Multiplication and Division

• Rule: The result can only have as many significant digits as the measurement with the smallest number of significant digits.
  • Example:
    • Calculation: 2.00 x 3.5
    • Significant digits:
      • 2.00 has 3 significant figures
      • 3.5 has 2 significant figures
    • Result: 7.0 (limited to 2 significant digits)

Addition and Subtraction

• Difference: Focus on decimal places, not significant figures.
• Rule: The result should have as many decimal places as the least precise number in terms of decimal places.
  • Example 1:
    • Calculation: 1.26 + 2.3
    • Decimal places to consider:
      • 1.26 has 2 decimal places
      • 2.3 has 1 decimal place
    • Result: 3.7 (rounded to 1 decimal place)
  • Example 2:
    • Calculation: 1.26 + 102.3
    • Result: 103.6 (rounded to 1 decimal place)

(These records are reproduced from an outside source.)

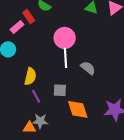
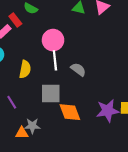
yellow semicircle: (30, 76) -> (25, 69), moved
gray square: (60, 90) -> (51, 93), size x1.5
purple line: (36, 96) -> (12, 102), moved

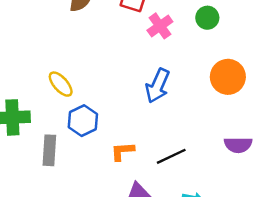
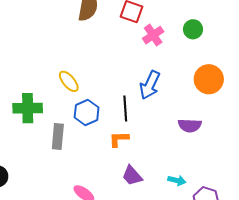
purple semicircle: (238, 145) -> (190, 125), moved
black line: (171, 156) -> (125, 109), moved, turned -70

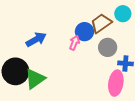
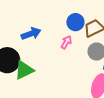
blue circle: (84, 32) -> (75, 22), moved

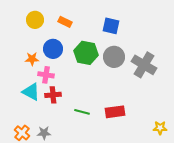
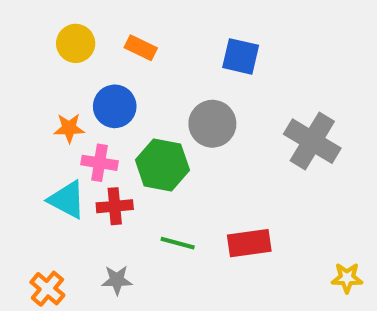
green hexagon: (86, 53) -> (162, 165), moved
gray circle: (114, 57) -> (212, 124), moved
gray star: (44, 133) -> (117, 280), moved

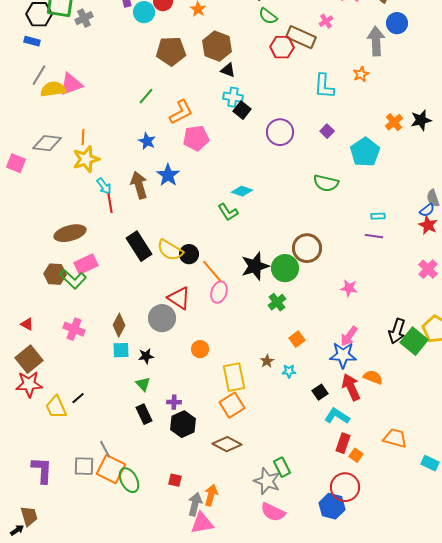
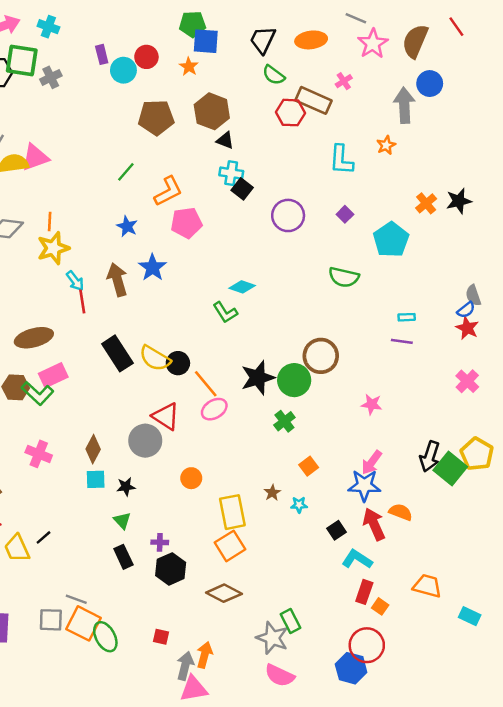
pink ellipse: (219, 292) -> (214, 409), turned 40
gray line: (105, 449) -> (76, 599), turned -42

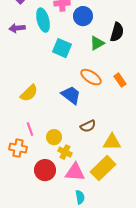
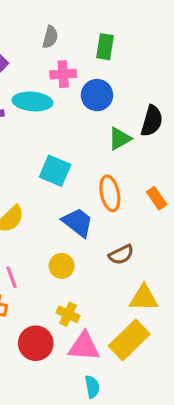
cyan ellipse: (43, 20) -> (33, 102), turned -70
cyan square: (62, 48) -> (55, 171), moved
orange ellipse: (91, 77) -> (110, 193), turned 45
brown semicircle: (88, 126) -> (121, 255), moved
yellow circle: (54, 137) -> (62, 266), moved

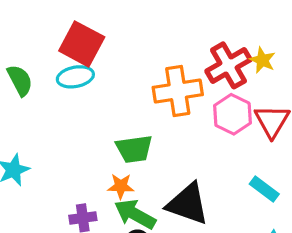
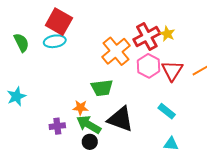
orange cross: (178, 91) -> (116, 51), turned -32
green trapezoid: (134, 149) -> (102, 88), moved

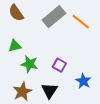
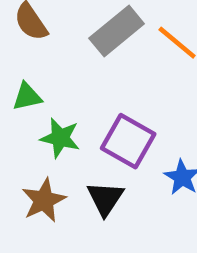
purple square: (59, 65) -> (128, 141), size x1.6

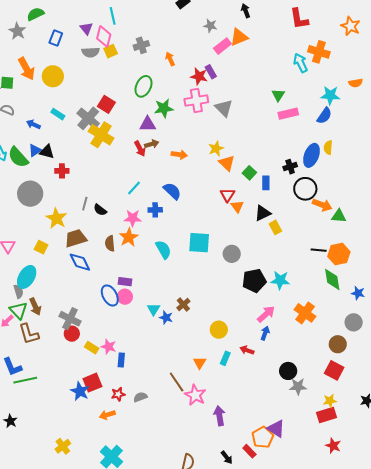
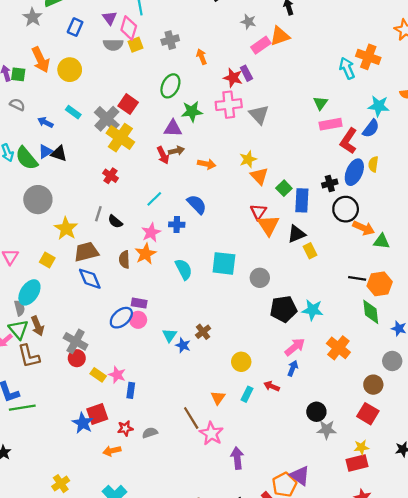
red L-shape: (299, 19) -> (349, 141), moved, turned 40
red cross: (62, 171) -> (110, 176), moved, turned 32
blue rectangle: (266, 183) -> (302, 200), size x1.5
orange triangle: (237, 206) -> (268, 225), size x1.5
pink star: (133, 218) -> (151, 233), turned -30
blue ellipse: (110, 295) -> (121, 318), turned 75

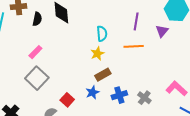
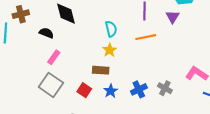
black semicircle: (37, 19) -> (46, 33), moved, turned -72
pink rectangle: (35, 52) -> (54, 57), moved
brown rectangle: (103, 75) -> (101, 70), moved, turned 42
red square: (67, 100) -> (84, 90), moved

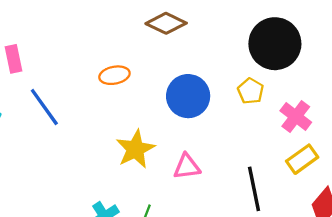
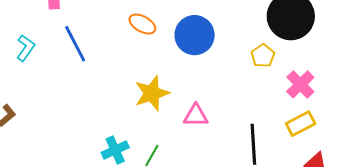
orange ellipse: (114, 75) -> (142, 24), turned 32
blue circle: (188, 96) -> (195, 35), moved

Real-World Measurement Example

• Scenario: Stacking blocks measured with different precision.
  • Block 1: 2.09 meters (nearest cm)
  • Block 2: 1.901 meters (nearest mm)
• Calculation: 2.09 + 1.901 = 3.991
• Adjustment: Round to the least precise measurement (nearest cm): 3.99 meters

Dealing with Ambiguity in Significant Figures

• Example: Building and radio tower measurements
  • Building: 350 feet (nearest 10 feet)
    • Represent as: 3.5 x 10² feet
  • Tower: 8 feet (nearest foot)
• Calculation and Precision:
  • Sum: 350 + 8 = 358 feet
  • Adjust: Round to nearest 10 feet: 360 feet
  • Possible representations: use a line over the last significant digit or scientific notation (3.6 x 10² feet)

Conclusion

• Understanding significant figures ensures accurate representation of measurement precision in calculations.
• Different rules apply for multiplication/division versus addition/subtraction.